In the article Girls worse at math? No way, new analysis shows (see article), Maggie Fox discusses girls’ math skills and the nature versus nurture debate between one camp that suggests that girls are inherently, or biologically, bad at math, and the camp that believes that societal gender inequality produces girls’ low math scores or the perception of girls as bad at math. As a women’s studies major, and former psychology major, I have read multiple articles and participated in many class discussions on gender differences and if these differences are rooted in nature or nurture. Through such academic experiences I have come to believe that gender is a social conception which is often stereotyped, and for women, is often limited to only certain identities and skills (not as much now as in the past when women’s identities were strongly pegged to motherhood, the dutiful housewife, and domestic master).  Socially, and culturally, we have defined for decades, centuries even, that men and boys are better at math then women and girls. However, new and exciting research is demonstrating that girls are just as good as boys at math, even at the genius level!

                Maggie Fox points to statistics from a study published in the “Proceedings of the National Academy of Sciences” and to data collected from students who participated in the International Math Olympics and the 2003 Program for International Student Assessment, which illustrate that girls have the inherent or biological wherewithal to perform at the same level of boys in mathematics.
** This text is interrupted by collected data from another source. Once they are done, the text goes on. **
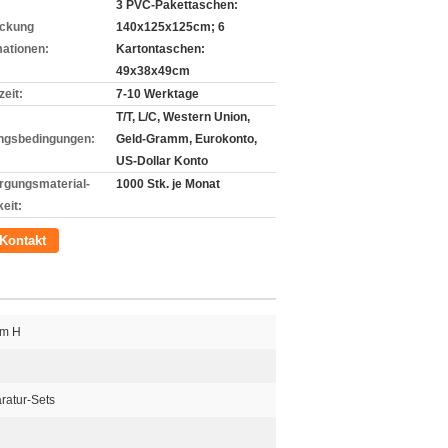
3 PVC-Pakettaschen:
ckung
140x125x125cm; 6
mationen:
Kartontaschen:
49x38x49cm
zeit:
7-10 Werktage
T/T, L/C, Western Union,
ngsbedingungen:
Geld-Gramm, Eurokonto,
US-Dollar Konto
rgungsmaterial-
1000 Stk. je Monat
eit:
Kontakt
2m H
ratur-Sets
This even relates to findings released in our very own One Girl: The Status of Girls in Central Ohio, which illustrated that girl students are performing at similar levels as boy students on math proficiency tests. So, to the camp which believes that girls can not succeed and excel in mathematics: YOU’RE WRONG!

                But, despite such positive statistics, we do see some gender disparities in math achievement. For instance, in the United States there are significantly less female than male mathematics professors. What explains such disparities? Fox points to historical-cultural gender inequality. For decades girls have not been as encouraged as boys to excel at math and jobs which involve complex math skills are typically considered by the culture to be male jobs. I think that this must be rooted in the women’s historical roles; across cultures, women were often limited to the domestic sphere, where they were not encouraged to succeed in math and did not need math for their day to day work, especially because they were typically not in charge of managing the household finances.

                This only highlights the need to encourage girls to enjoy math and to be confident in their mathematical abilities. When I was in 8th grade, I had a challenging, but great teacher who really encouraged boys and girls to excel at math. I ended up being the only student in the school to score a 100% on the 8th grade Math CBE (Credit By Exam) test, and I greatly attribute that success to my teacher’s dedication to my own academic development as well as her egalitarian math teaching methods. At the Women’s Fund we have been talking a lot about the significance of mentoring in girls’ lives lately. Perhaps mentoring would be a great approach to nurture girls’ confidence in their math abilities and to teach them that they are not inherently inferior in the subject! As I go on to teach secondary chemistry in the D.C. area next fall, I will certainly remember Maggie Fox’s article and the power of mentoring and dedication to girls’ math skills as I try to empower girls as best as I can to be confident in using their math skills in my class.